— даже я, недостойная! скоро приму мученический венец? Мальчик был крещен кровью; сохранишь ли ты на его челе свежим и алым этот знак крещения?
— Я не хочу тебя обманывать, — ответила Дороти. — Если твой ребенок станет нашим ребенком, мы должны будем воспитывать его в тех заветах, которыми просветил нас вседержитель; мы должны молиться за него так, как мы молимся согласно нашей вере; мы должны поступать с ним по велениям нашей совести, а не вашей. Если бы нам нужно было действовать иначе, мы не оправдали бы твоего доверия, даже если бы согласились с твоими желаниями.
Мать в великом смущении взглянула на своего мальчика и затем возвела глаза к небу. Казалось, она мысленно молится, и было совершенно ясно, что душа ее раздирается сомнениями.

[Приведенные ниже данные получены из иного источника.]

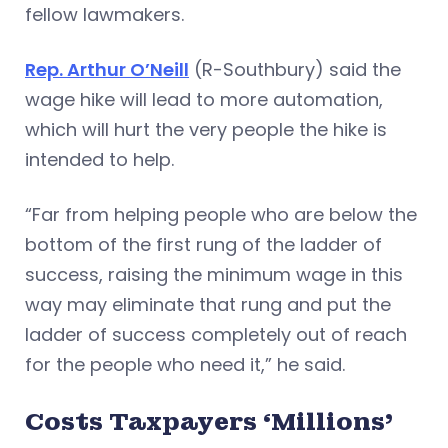
fellow lawmakers.
Rep. Arthur O’Neill
(R-Southbury) said the
wage hike will lead to more automation,
which will hurt the very people the hike is
intended to help.
“Far from helping people who are below the
bottom of the first rung of the ladder of
success, raising the minimum wage in this
way may eliminate that rung and put the
ladder of success completely out of reach
for the people who need it,” he said.
Costs Taxpayers ‘Millions’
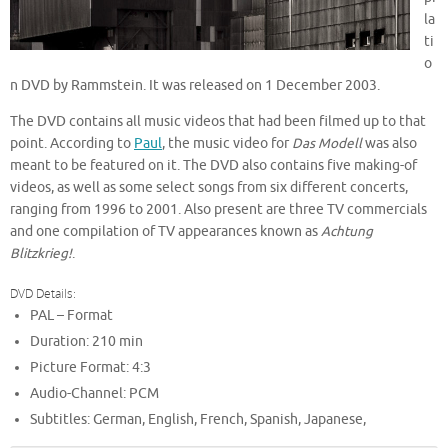
la
ti
o
n DVD by Rammstein. It was released on 1 December 2003.
The DVD contains all music videos that had been filmed up to that
point. According to
Paul
, the music video for
Das Modell
was also
meant to be featured on it. The DVD also contains five making-of
videos, as well as some select songs from six different concerts,
ranging from 1996 to 2001. Also present are three TV commercials
and one compilation of TV appearances known as
Achtung
Blitzkrieg!
.
DVD Details:
PAL – Format
Duration: 210 min
Picture Format: 4:3
Audio-Channel: PCM
Subtitles: German, English, French, Spanish, Japanese,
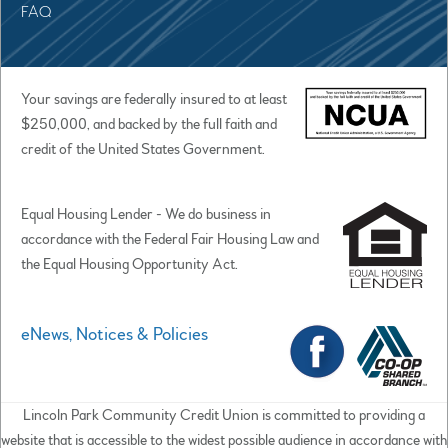
FAQ
Your savings are federally insured to at least
$250,000, and backed by the full faith and
credit of the United States Government.
Equal Housing Lender - We do business in
accordance with the Federal Fair Housing Law and
the Equal Housing Opportunity Act.
eNews, Notices & Policies
Lincoln Park Community Credit Union is committed to providing a
website that is accessible to the widest possible audience in accordance with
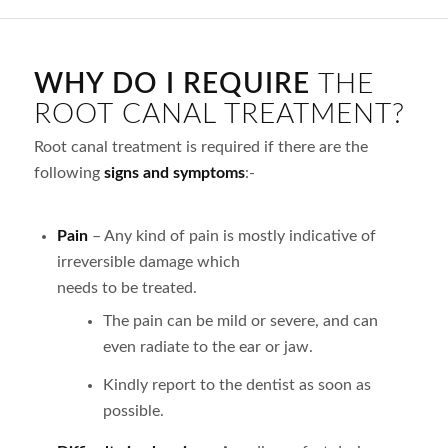
WHY DO I REQUIRE
THE
ROOT CANAL TREATMENT?
Root canal treatment is required if there are the
following
signs and symptoms
:-
Pain
– Any kind of pain is mostly indicative of
irreversible damage which
needs to be treated.
The pain can be mild or severe, and can
even radiate to the ear or jaw.
Kindly report to the dentist as soon as
possible.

— Друг, — сказала она наконец, обращаясь к Дороти. — Я не сомневаюсь, что мой сын увидит от тебя всякую ласку, возможную на земле. Более того, я уверена, что и твой несовершенный свет веры может привести его в лучший мир, ибо нет сомнения, что ты стоишь на пути к нему. Но ты упомянула о супруге. Находится ли он здесь, среди этой толпы? Пускай он подойдет ко мне, ибо я должна знать, чьим рукам я доверяю самое драгоценное, что у меня есть на свете.
Она обернулась к присутствующим мужчинам, и после мгновенного колебания Товий Пирсон покинул их ряды и подошел к ней. Женщина увидала на нем одежду, присущую его воинскому званию, и покачала головой; но затем она отметила его смущение, его глаза, которые он, не выдержав ее взгляда, отвел в сторону, и то, что он непрерывно то краснел, то бледнел. Пока она на него глядела, безрадостная улыбка вдруг осветила ее лицо, подобно бледному солнечному лучу, который вдруг озаряет унылую и заброшенную местность. Ее губы беззвучно задвигались, и только потом она заговорила:
— Я слышу его, я его слышу. Божественный голос говорит во мне, и вот что он мне велит: «Оставь им свое дитя, Кэтрин, ибо его место здесь, а сама уходи отсюда, ибо я тебя предназначаю для иного дела. Разорви путы естественной склонности, подвергни жестокому испытанию твою любовь и знай, что во всем этом проявляется веление высшего разума». Я ухожу от вас, друзья, я ухожу. Возьмите от меня моего мальчика, мое бесценное сокровище. Я ухожу отсюда, надеясь, что все обойдется к лучшему и что даже для его детских рук найдется работа в вертограде вседержителя.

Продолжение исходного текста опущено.